What is required
Below are the records; copy out every line that holds the word "MASTER".

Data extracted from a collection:

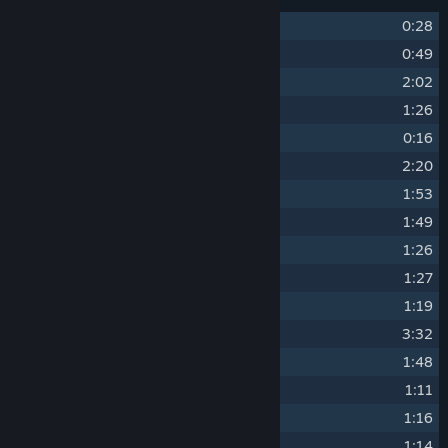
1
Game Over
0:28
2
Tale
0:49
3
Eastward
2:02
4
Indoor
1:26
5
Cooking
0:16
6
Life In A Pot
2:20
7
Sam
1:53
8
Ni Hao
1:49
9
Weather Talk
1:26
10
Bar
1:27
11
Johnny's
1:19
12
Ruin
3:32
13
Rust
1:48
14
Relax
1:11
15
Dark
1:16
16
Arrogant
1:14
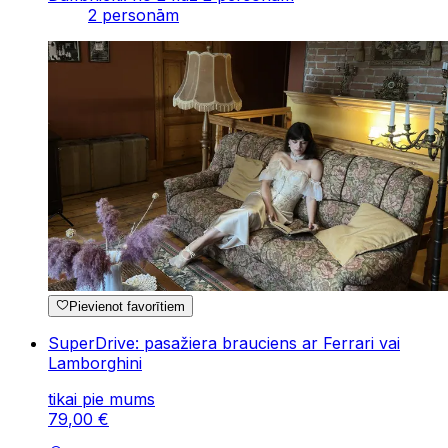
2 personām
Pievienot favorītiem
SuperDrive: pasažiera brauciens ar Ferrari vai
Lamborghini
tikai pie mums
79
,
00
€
---
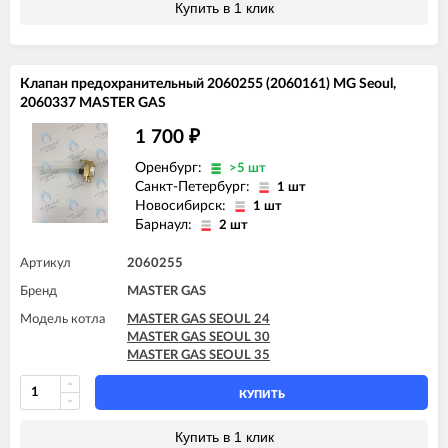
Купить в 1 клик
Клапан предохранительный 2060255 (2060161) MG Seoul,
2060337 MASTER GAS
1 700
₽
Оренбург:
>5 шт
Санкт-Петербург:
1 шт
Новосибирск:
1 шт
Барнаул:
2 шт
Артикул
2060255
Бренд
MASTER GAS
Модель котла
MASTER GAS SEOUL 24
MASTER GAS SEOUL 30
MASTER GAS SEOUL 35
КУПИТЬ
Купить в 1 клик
---
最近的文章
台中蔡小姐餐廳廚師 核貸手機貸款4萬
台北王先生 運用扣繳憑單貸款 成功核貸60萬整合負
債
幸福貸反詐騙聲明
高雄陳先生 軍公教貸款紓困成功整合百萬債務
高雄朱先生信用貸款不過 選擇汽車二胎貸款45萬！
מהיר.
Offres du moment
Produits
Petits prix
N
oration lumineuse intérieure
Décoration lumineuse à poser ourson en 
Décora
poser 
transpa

Exercise result
2060337 MASTER GAS
MASTER GAS
MASTER GAS SEOUL 24
MASTER GAS SEOUL 30
MASTER GAS SEOUL 35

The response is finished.